Multi-Omics Analysis Revealed the Accumulation of Flavonoids and Shift of Fungal Community Structure Caused by Tea Grafting (Camellia sinensis L.)

• Published in: Plants (Basel) Vol. 14; no. 8; p. 1176
• Main Authors: Liu, Yue, Liu, Jun, Tian, Yiping, Ye, Shuang, Pang, Dandan, Chen, Linbo, Qu, Hao
• Format: Journal Article
• Language: English
• Published: Switzerland MDPI AG 10.04.2025; MDPI
• Subjects: Accumulation; Analysis; Biosynthesis; Carbohydrates; Catechin; Color; Community structure; Enzymes; Flavonoids; Fungi; Gene expression; Genes; Grafting; Hydrocarbons; Influence; Isoflavones; Leaves; Lipids; metabolic profile; Metabolism; Metabolites; Metabolomics; Microbiota; Plant breeding; Plant metabolites; Rootstocks; Scions; Secondary metabolites; Sterols; Tea; Transcriptomics; United States; China; tea; secondary metabolites; flavonoids; grafting; metabolic profile
• ISSN: 2223-7747; 2223-7747
• DOI: 10.3390/plants14081176

Grafting is an important approach to improving tea plant varieties, and tea grafting can result in changes in secondary metabolites. However, the shifting pattern of secondary metabolites between scions, rootstocks, and non-grafted tea leaves is unclear.
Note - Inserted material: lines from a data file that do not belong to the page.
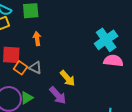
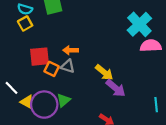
orange arrow: (37, 39) -> (71, 50), moved, turned -72
purple arrow: (58, 95) -> (116, 88), moved

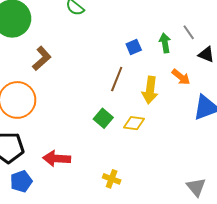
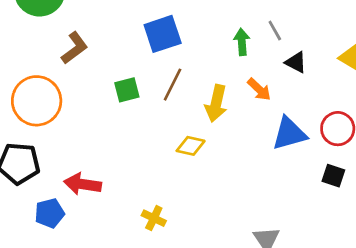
blue square: (134, 47) -> (163, 34), moved, size x1.8
green square: (103, 118) -> (127, 90), moved, turned 30
blue pentagon: (21, 181) -> (50, 213), moved

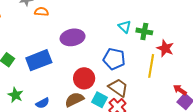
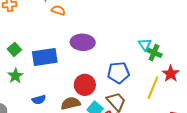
cyan triangle: (125, 27) -> (145, 44), moved
blue pentagon: (114, 59) -> (118, 73), turned -30
green star: (15, 95) -> (15, 76), moved

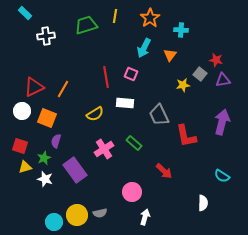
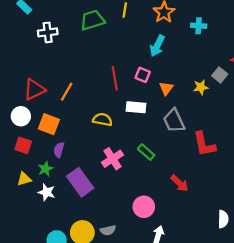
orange triangle: (170, 55) -> (166, 88), moved
yellow semicircle: (95, 114) -> (102, 120), turned -138
red square: (20, 146) -> (23, 145), moved

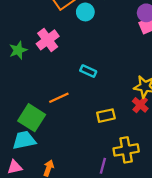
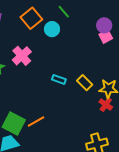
orange line: (59, 98) -> (36, 121), moved
yellow rectangle: (106, 116) -> (85, 83), moved, turned 63

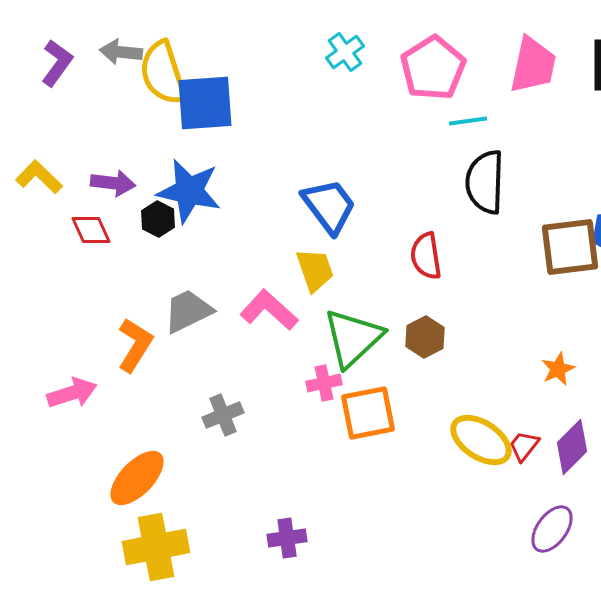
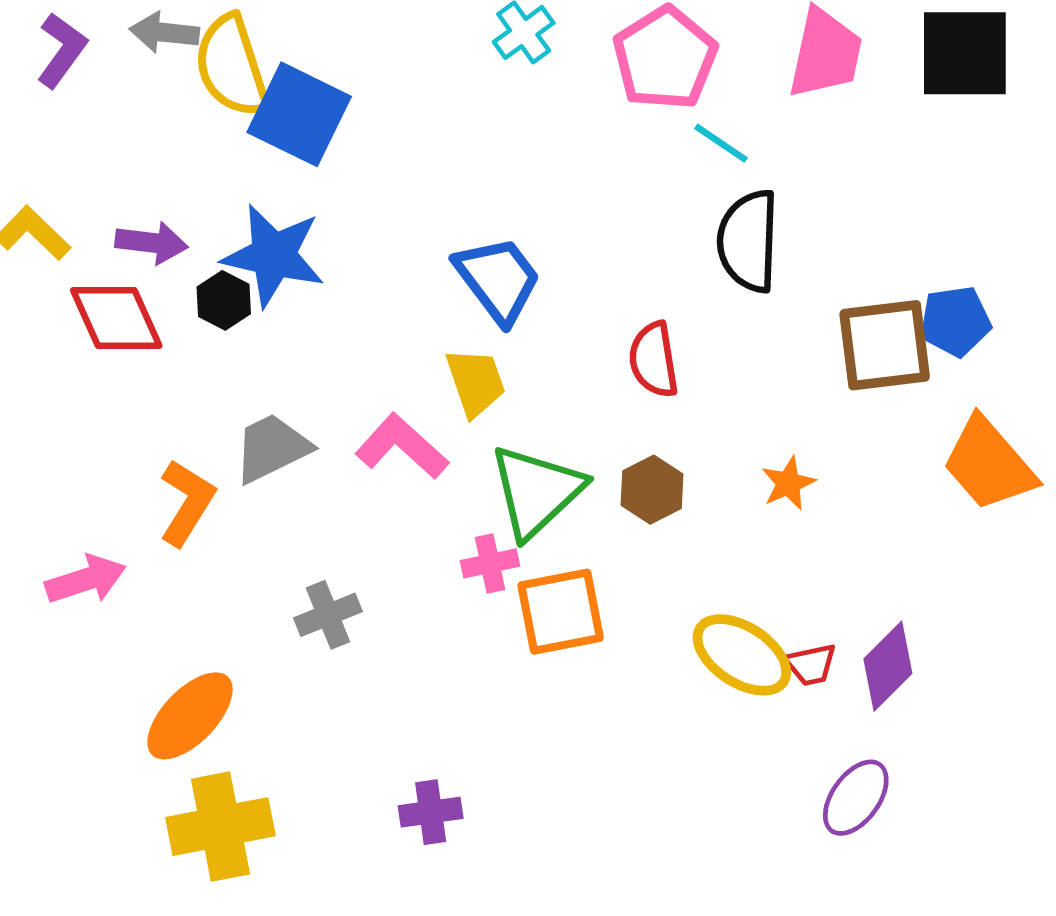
blue square: (205, 103) -> (299, 114), turned 30
cyan line: (468, 121) -> (721, 143), turned 42
red diamond: (91, 230) -> (116, 318), size x1.5
orange star: (558, 369) -> (788, 483), moved
red trapezoid: (524, 446) -> (811, 665), turned -140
We employed “Yuncha 1” as the scion and “Zijuan” as the rootstock with significant differences in leaf color traits to reveal the influences of grafting on the generation of secondary metabolites and transcriptional activities. By non-targeted metabolomic analysis, we identified that grafting led to an obvious shift in secondary metabolites between the scion, rootstock, and non-grafted tea leaves. Importantly, we found that grafting significantly enhanced the accumulation of flavonoids, the vital component of secondary metabolites for the flavor quality, purple color, and health-beneficial effect of Zijuan tea. Via transcriptomics, we found that the key biosynthetic genes DFR and EC 1.1.1.219 for synthesizing flavonoids were significantly enhanced in rootstock compared with non-grafted Zijuan. Concurrently, ANS for biodegrading flavonoids was significantly suppressed in rootstock compared with non-grafted Zijuan. These results revealed the shifting mechanism of key secondary metabolites during grafting. In addition, we found that the shift after grafting possessed no significant influence on bacterial community diversity, but grafting slightly enhanced the fungal community diversity of scions. We found that the shift in fungal community diversity was driven by rootstocks with a higher fungal community diversity. This study systematically reveals the shift in secondary metabolites and fungal community diversity, which provides a novel and comprehensive understanding and theoretical basis for plant breeding using grafting.